Prodotto in 51 episodi dalla Tokyo Movie Shinsha per la Nippon Television nel 1977, l’anime fu confezionato senza badare a spese, se si pensa che fu realizzato con mezzi cinematografici piuttosto che televisivi, su pellicola 35 mm invece che nel formato standard in 16 mm. Veniva inoltre rispolverato per l’anime un sofisticato sistema di ottica tridimensionale detto “effetto Pulfrich“, fruibile con degli occhialini caratterizzati da una sola lente scura all’occhio sinistro. Un effetto che si riusciva a ottenere solo quando la scena era in movimento. Questo spiega come mai le scene in Remí non sono mai fisse ma scorrono sempre in orizzontale.
La regia era dell’osannato Osamu Dezaki, lo stesso di Lady Oscar e di Rocky Joe e le musiche del celebrato Takeo Watanabe
All’epoca (e parlo di quarant’anni fa) l’anime risultava come qualcosa di visivamente moderno, all’avanguardia, oltre che di grande impatto emotivo (si piange a ogni episodio), che si distingueva anche per la cura nei dialoghi, per la profondità dei contenuti, per la fedeltà quasi maniacale al romanzo, ma soprattutto per l’attenzione al design dei personaggi e agli escamotage visivi che dessero risalto all’effetto tridimensionale (basta guardarlo con una lente scura all’occhio sinistro per percepire la profondità degli sfondi: un vero e proprio godibilissimo 3D). 

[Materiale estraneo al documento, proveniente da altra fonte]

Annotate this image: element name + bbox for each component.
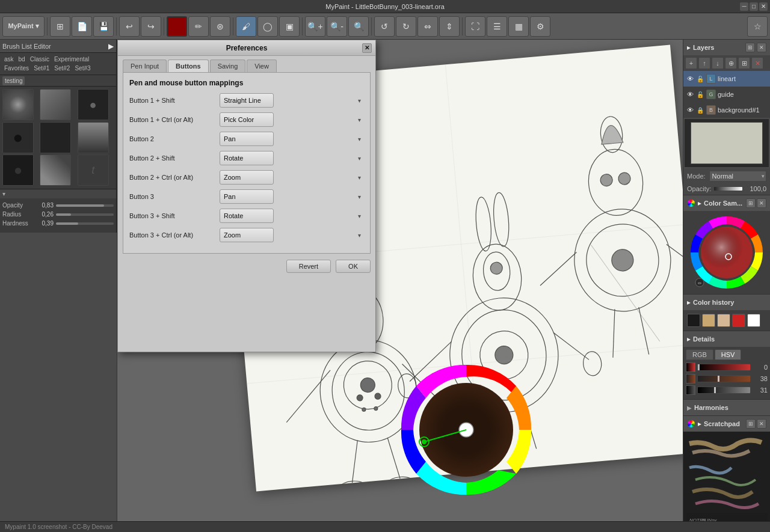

Un prodotto apprezzabile maggiormente da un pubblico adulto, anche per le situazioni, spesso tragiche e deprimenti, che vengono raccontate.

Ma veniamo al punto. Dopo una manciata di repliche Rai, l’anime scomparve dalla programmazione televisiva, poi Mediaset nel 1999 ne acquistò i diritti e lo riadattò in una nuova versione decisamente  “infantilizzata” (per un pubblico che presumibilmente non superasse i 5 anni), con un nuovo titolo mediasettizzato “Ascolta sempre il cuore Remi“, con numerose censure e tagli (un terzo di ogni episodio, al limite della comprensione del racconto), una nuova sigla (di Cristina D’Avena, ovviamente), e con una riscrittura dei dialoghi e un doppiaggio davvero poco curati rispetto al primo adattamento, edulcorato al punto che sembra di guardare un altro cartone e non il Remi che tutti conoscevamo attraverso la Rai. 

Lo scempio non fu fatto solo nelle voci e nei tagli, ma anche nelle immagini: non si capisce bene per quali oscuri motivi, forse per questioni di costi, ma il Master da cui avrebbero riadattato la seconda versione, non sarebbe quello originale in 35 mm come nella splendida e fedelissima versione Rai, ma un nastro analogico (delle videocassette per intenderci) in Ntsc con relativa trasposizione in PAL, e relativa perdita di colori, nitidezza, e fluidità. Ed è un vero peccato se si considera che il piatto forte di questo anime è proprio la qualità delle immagini, tanto più se realizzate in funzione di un 3D impossibile da fruire in questa versione. 

A distanza di quarant’anni, e a vederlo nella sua confezione originale disponibile in rete (e in realtà ripresa da una qualche edizione estera in blue ray con sopra il doppiaggio storico Rai), ho avuto la conferma che si tratta di uno degli anime per la televisione, visivamente più suggestivi e curati, mai realizzati in assoluto, seppur ormai “marchiato” da luoghi comuni e da sfottò sulla sua tragicità.

Se vogliamo goderne appieno della qualità, bisogna purtroppo ricorrere a siti più o meno legali (io l’ho trovato su Dailymotion) visto che in commercio (se ancora in commercio) è disponibile solo la versione inguardabile di Mediaset.